Though Galen Weston Jr. may have stepped back from his role as Loblaws CEO, to many, he still represents Canada’s runaway grocery prices and troublesome grocery oligopoly, given his position at Loblaw Companies Ltd.’s parent company, George Weston Ltd.
Now CEO and chairman of the supermarket giant named for his great-grandfather, the younger Weston has just announced the company’s latest fiscal results, which, surprisingly, don’t appear as rosy as those recently reported by Loblaws Companies Ltd. specifically or competitor Metro.
— blogTO (@blogTO) August 2, 2023
While profits for the 16-week period ending October 7, 2023 was up just over five per cent year-over-year — hitting a whopping $18.4 billion — net earnings available to shareholders were down a substantial 31 per cent, or $279 million versus the same time last year.

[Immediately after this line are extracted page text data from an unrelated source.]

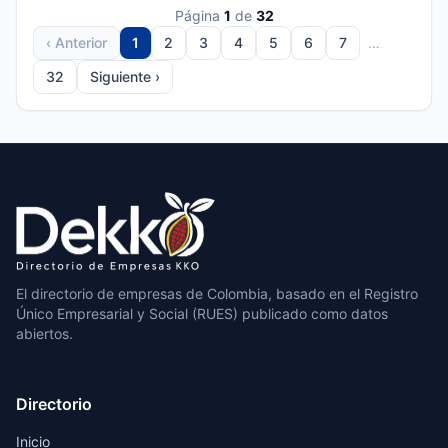
Página
1
de
32
‹ Anterior
1
2
3
4
5
6
7
…
32
Siguiente ›
El directorio de empresas de Colombia, basado en el Registro
Único Empresarial y Social (RUES) publicado como datos
abiertos.
Directorio
Inicio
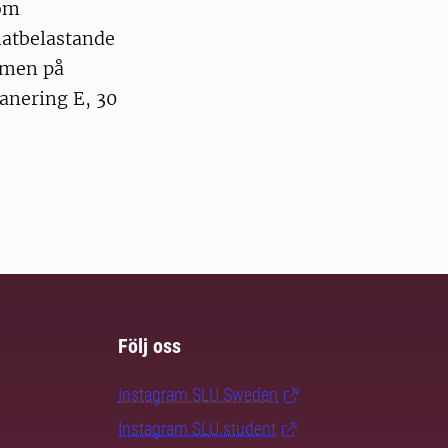
 om
matbelastande
amen på
anering E, 30
Följ oss
Instagram SLU.Sweden
Instagram SLU.student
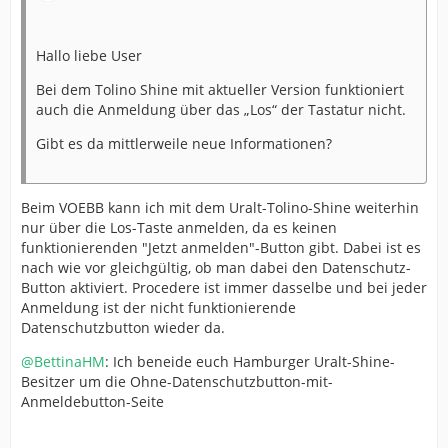
Hallo liebe User
Bei dem Tolino Shine mit aktueller Version funktioniert
auch die Anmeldung über das „Los“ der Tastatur nicht.
Gibt es da mittlerweile neue Informationen?
Beim VOEBB kann ich mit dem Uralt-Tolino-Shine weiterhin
nur über die Los-Taste anmelden, da es keinen
funktionierenden "Jetzt anmelden"-Button gibt. Dabei ist es
nach wie vor gleichgültig, ob man dabei den Datenschutz-
Button aktiviert. Procedere ist immer dasselbe und bei jeder
Anmeldung ist der nicht funktionierende
Datenschutzbutton wieder da.
@BettinaHM
: Ich beneide euch Hamburger Uralt-Shine-
Besitzer um die Ohne-Datenschutzbutton-mit-
Anmeldebutton-Seite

This drop was is not to do with a lack of grocery sales, though, but is instead being blamed on one-time value adjustments on the investment properties George Weston’s has through the Choice Properties Real Estate Investment Trust.
The figure would have been even worse if it weren’t for the performance of Loblaws stores, which Weston said “delivered another quarter of strong operational and financial results.”
As noted in a release on the results, earnings were largely focused in beauty product and prescriptions sales via Shoppers Drug Mart, as well as, of course, food sales at Weston’s various grocery arms.
While sales in these areas increased, so did costs, which were attributed to “targeted promotional investment” and also an increase in inventory lost to theft and by other means — which explains why Loblaw’s brands have been ramping up security measures.
I still don’t understand how Weston fraudulently rob the people and made off with as little as a slap on the wrist.
— Captain Kvetch (@CaptainKvetch_) July 29, 2023
As shoppers continue to stress about expenses during the cost of living crisis, Loblaw Companies Ltd.’s discount stores, such as No Frills, are seeing more business, prompting the conglomerate to continue to invest in more of these types of outlets.
While it is now common knowledge that grocery items have been seeing higher price escalations than headline inflation, Weston execs were sure to deflect any accusations of price-gouging by stating that “increased investments to lower food prices were reflected in Loblaw’s internal food inflation, which was lower than Canada’s food CPI.”
Still, even with the net earnings on the decline (that is, net earnings available to common shareholders after taxes and payments of dividends to preferred shareholders), the release states that “higher sales and ongoing cost control initiatives drove adjusted net earnings growth in the quarter,” with a $13 million increase (2.8 per cent) in this figure from October 2022.